If $f(x)=a_0\cos|x|+a_1\sin|x|+a_2|x|^3$ is differentiable at $x=0$, then
(A) $a_1=0, a_2=0$
(B) $a_0=0, a_1=0$
(C) $a_1=0$
(D) $a_0, a_1, a_2$ can take any real value
The differentiability of $f(x)$ is due to the individual contribution of each of the terms making up $f(x)$ . The graph of $\cos|x|$ does not have any corner. The graph of $\sin|x|$ has a corner at $x=0$. So $a_1$ has to be $0$. Now, my problem starts here. The graph of $|x|^3$ does not have any corner.

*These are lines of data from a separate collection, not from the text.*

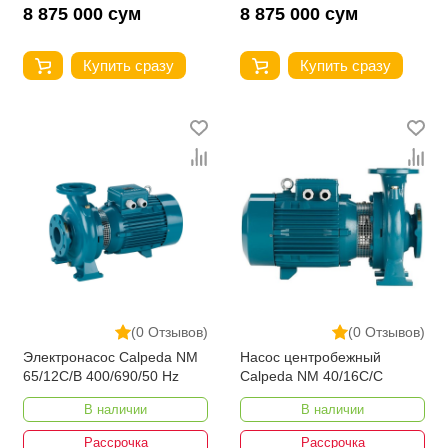
8 875 000 сум
8 875 000 сум
Купить сразу
Купить сразу
(0 Отзывов)
(0 Отзывов)
Электронасос Calpeda NM
Насос центробежный
65/12C/B 400/690/50 Hz
Calpeda NM 40/16C/C
В наличии
В наличии
Рассрочка
Рассрочка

It is smooth although a little flat near $x=0$. But the graph of it's derivative has a hole at $x=0$. Therefore it is not differentiable at $x=0$. Thus $a_2$ is also $0$. My question is why does the graph of the derivative of $|x|^3$ have a hole at $x=0$ inspite of the fact that the graph of $|x|^3$ has no corners?
To answer your question, let's find the derivative of $|x|^3$.
$f(x)=|x|^3$
$f(x)=x^2|x|$
By the product rule (and by remembering the derivative of $|x|$),
$f'(x)= 2x|x|+\frac{x^3}{|x|}$
We can further simplify:
$f'(x)=\frac{2x|x|^2+x^3}{|x|}$
$f'(x)=\frac{2x^3+x^3}{|x|}$
$f'(x)=\frac{3x^3}{|x|}$
$f'(x)=3x|x|$
Now we can just evaluate this limit to check for continuity.
$\lim_{x\to0}3x|x|=0$
It helps to simplify the derivative; however, if you left it as a fraction, it would be indeterminate at 0-- not undefined.